Директор Харьковской правозащитной группы Евгений Захаров в «Твоём утре» на телеканале «UA: Харьков» – о различиях диссидентства в Западной и Восточной Украине и популярных самиздатских произведениях.
— Кем были диссиденты в Советском Союзе, что отличало их на Харьковщине и каким преследованиям они подверглись? На эту тему поговорим с директором Харьковской правозащитной группы Евгением Захаровым. Евгений Ефимович, доброе утро, приветствую в нашей студии.
— Доброе утро.
— Кто такие диссиденты, и почему их так назвали? Откуда это слово?
— Слово это польское, оно происходит из религии. Это были те, кто придерживался неканонических взглядов, то есть это инакомыслящие, которые, собственно, высказывали свои мысли публично, открыто и так далее. В СССР стали называть диссидентами тех, кто тем или иным путём выступал против единой идеологии, единой партии, за свои права, прежде всего — за свободу взглядов, свободу слова, свободу собраний и тому подобное. Собственно, диссидентское движение и приобрело такие формы. Прежде всего, это было распространение самиздата, то есть той литературы, которая не проходила через цензуру, которую отказывались публиковать официальные издательства, потому что она не соответствовала общей линии партии и так далее, и её распространяли сами: печатная машинка, фотоспособ и тому подобное.
— А о каких временных рамках мы говорим? Диссидентство — это с какого по какой год?
— Диссидентство отсчитывают с начала 1960-х годов и по 1987-й год.
— А почему это развилось тогда, именно в 1960-е?
— Была оттепель, как известно, после 1956-го года, после ХХ съезда КПСС, когда стало понятно, что люди ничего не знали, или мало знали, о прошлой истории, когда массово выпустили политзаключённых сталинского периода в 1956-м году. Тогда люди стали думать о том, что это было, что вообще означает эта политика Советского Союза.
— Получается, что проводниками диссидентства как раз и были, в том числе, эти бывшие заключённые?
— Да, в частности, и бывшие заключённые тоже, безусловно. И, собственно, оттепель и началась с того, что эти бывшие заключённые и молодёжь сошлись вместе и начали производить различные тексты, песни, был самиздат и магнитофонный также, были первые выставки нонконформистских художников и тому подобное. Это охватывало главным образом крупные города СССР: Москва, Ленинград, Киев, Харьков, Одесса, Днепр, Львов, безусловно.
— Кстати, какие были национальные особенности, характерные для Украины?

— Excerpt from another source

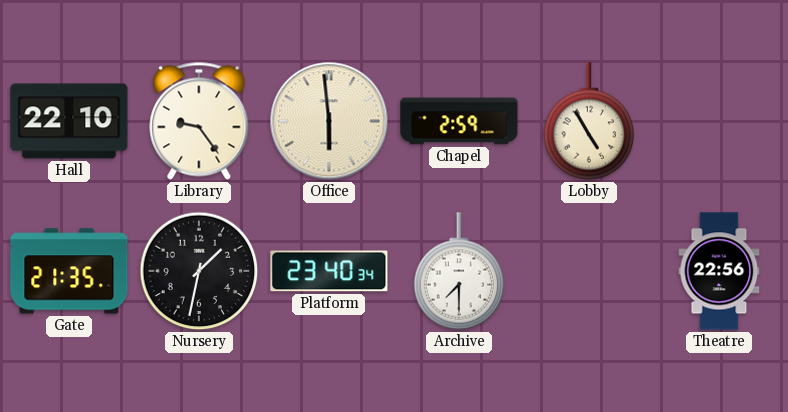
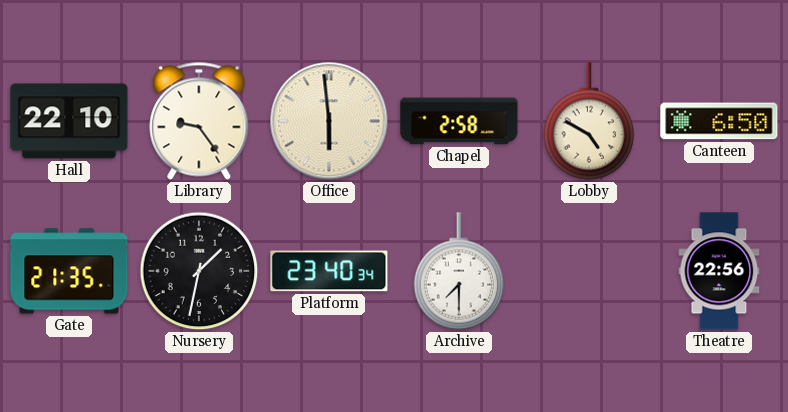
Chapel: 2:59 -> 2:58
Lobby: 4:55 -> 4:50
Canteen: none -> 6:50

— В национальных республиках больше доминировала именно борьба за национальные права — национальное движение. В Украине это было прежде всего в Западной Украине, где ещё были свежи традиции УПА, где это хорошо знали и помнили, но во второй половине 1950-х годов уже состоялся переход на мирные формы сопротивления, на тот же самиздат. Кроме того, это были молодые люди, которые пытались всё-таки, так сказать, официально пробиться — публиковаться, делать выставки и так далее. Это было движение шестидесятников. И вот, в Западной Украине как раз доминировало национально-демократическое движение, а в Восточной Украине — больше общедемократическое.
— А на чём оно основывалось? Вы сказали, там — традиции УПА, а здесь, в Восточной Украине?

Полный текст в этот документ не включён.